# Which bit? Duplicating lathe with mounted router



## msn56 (Mar 6, 2006)

Hi: I am a novice woodworker but was able to purchase a wonderful duplicating lathe at an auction. The man who made it had passed on - he must have been a machinist and a very good one. 

He made it so a router could run up top as the lathe spins - there is a long threaded rod and the router mechanism runs along it - being 'spun' down the length of the lathe runnig along the pattern.

I am building a victorian house and have pediments in the gable ends - I would like to make drops turned on the lathe to go on these.

I would like to use PT lumber

I have turned about 4 or 5 practice 'drops' using the lathe and router but am getting bad chipping.

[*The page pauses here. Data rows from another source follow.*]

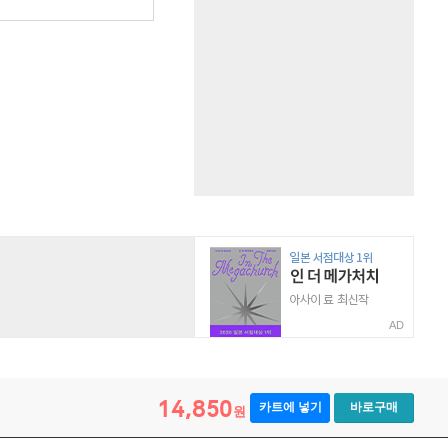
원
AD
14,850
카트에 넣기
바로구매
원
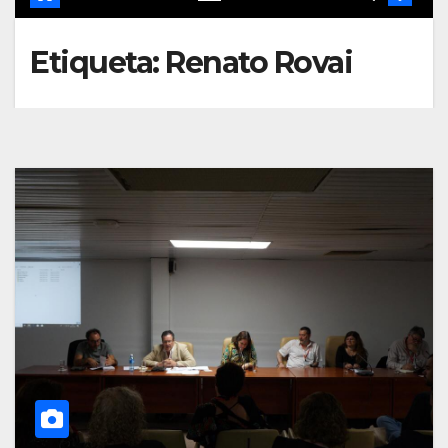
Etiqueta:
Renato Rovai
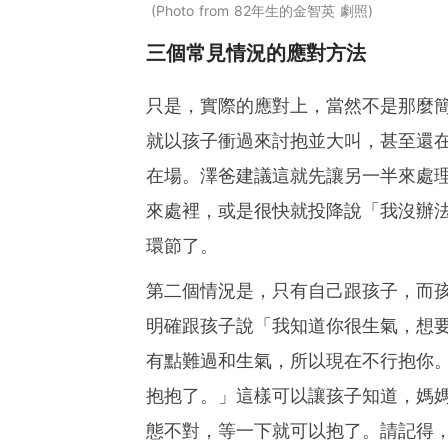
Photo from 82年生的金智英 劇照
三個常見情況的應對方法
只是，實際的應對上，當然不是那麼
就以孩子衝過來討抱並大叫，甚至還
在場。澤爸建議這就先讓另一半來處
來處裡，或是很快就投降說「我沒辦
環節了。
第二個情況是，只有自己跟孩子，而
明確跟孩子說「我知道你很生氣，想
有點難過和生氣，所以現在不行抱你
抱抱了。」這樣可以讓孩子知道，媽
態不對，等一下就可以抱了。請記得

I have adjust the lathe speed to as low as possible and the router feed to as low as possible and have been taking as small of cuts as possbile but am still getting chipping.

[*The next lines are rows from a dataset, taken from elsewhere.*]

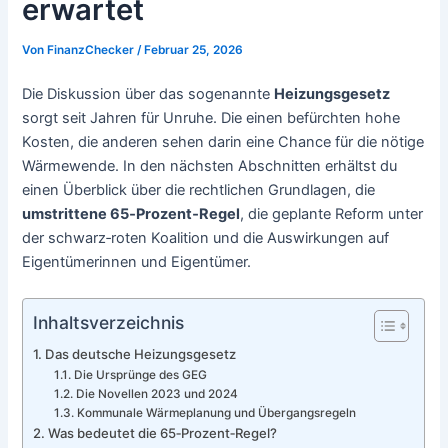
erwartet
Von
FinanzChecker
/
Februar 25, 2026
Die Diskussion über das sogenannte
Heizungsgesetz
sorgt seit Jahren für Unruhe. Die einen befürchten hohe
Kosten, die anderen sehen darin eine Chance für die nötige
Wärmewende. In den nächsten Abschnitten erhältst du
einen Überblick über die rechtlichen Grundlagen, die
umstrittene 65‑Prozent‑Regel
, die geplante Reform unter
der schwarz‑roten Koalition und die Auswirkungen auf
Eigentümerinnen und Eigentümer.
Inhaltsverzeichnis
Das deutsche Heizungsgesetz
Die Ursprünge des GEG
Die Novellen 2023 und 2024
Kommunale Wärmeplanung und Übergangsregeln
Was bedeutet die 65‑Prozent‑Regel?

I have been using an 1'8" straight bit. Today I went out and bought a 1/16" straight bit. I will try that tomorrow but am not hopeful that that will solve the problem 

Would a spiral bit work better? ANy other ideas - I suspect white oak or cypress would not chip as much but I have no desire to redo these once they are done.

MIke


----------



## KENNETH KIDWELL (Sep 23, 2005)

have you tried to just turn the lath by hand sounds like your lath is spinning the wood faster than the router can cut. I have plans for a router lath that is hand turned with a crank and the results look real smooth maby turn your router up a little and turn the lath by hand at a pace to where you wont burn the wood but just enough to get a clean cut. I may be all wrong i have never used a router on a regular lath befor but at this point anything is worth a try good luck


----------



## KENNETH KIDWELL (Sep 23, 2005)

ok the book i have the router lath plans in said thay use cor box bits large and small two sizes of dish cutters a 60 degree v groover and some pointcutting roundover bits for cutting beeds hope this helps


----------



## kp91 (Sep 10, 2004)

PLEASE USE A RESPIRATOR OR QUALITY DUST MASK IF TURNING PRESSURE TREATED WOOD. I think untreated stock and a good paint job would probably work just as well, and would be safer for you.

Just my 2 cents,


----------



## Village Carver (Mar 3, 2011)

Mike,
I agree with Doug. You would be a lot better off with untreated wood and it will turn better anyway. The angle of the bit has a lot to do with the cut so experimenting with 
different bits will eventually tell you which ones work best with your machine. If your lathe has a reverse switch you might try that. 
Dan


----------



## istracpsboss (Sep 14, 2008)

Hi Dan

Did you realise this thread is five years old?

Cheers

Peter


----------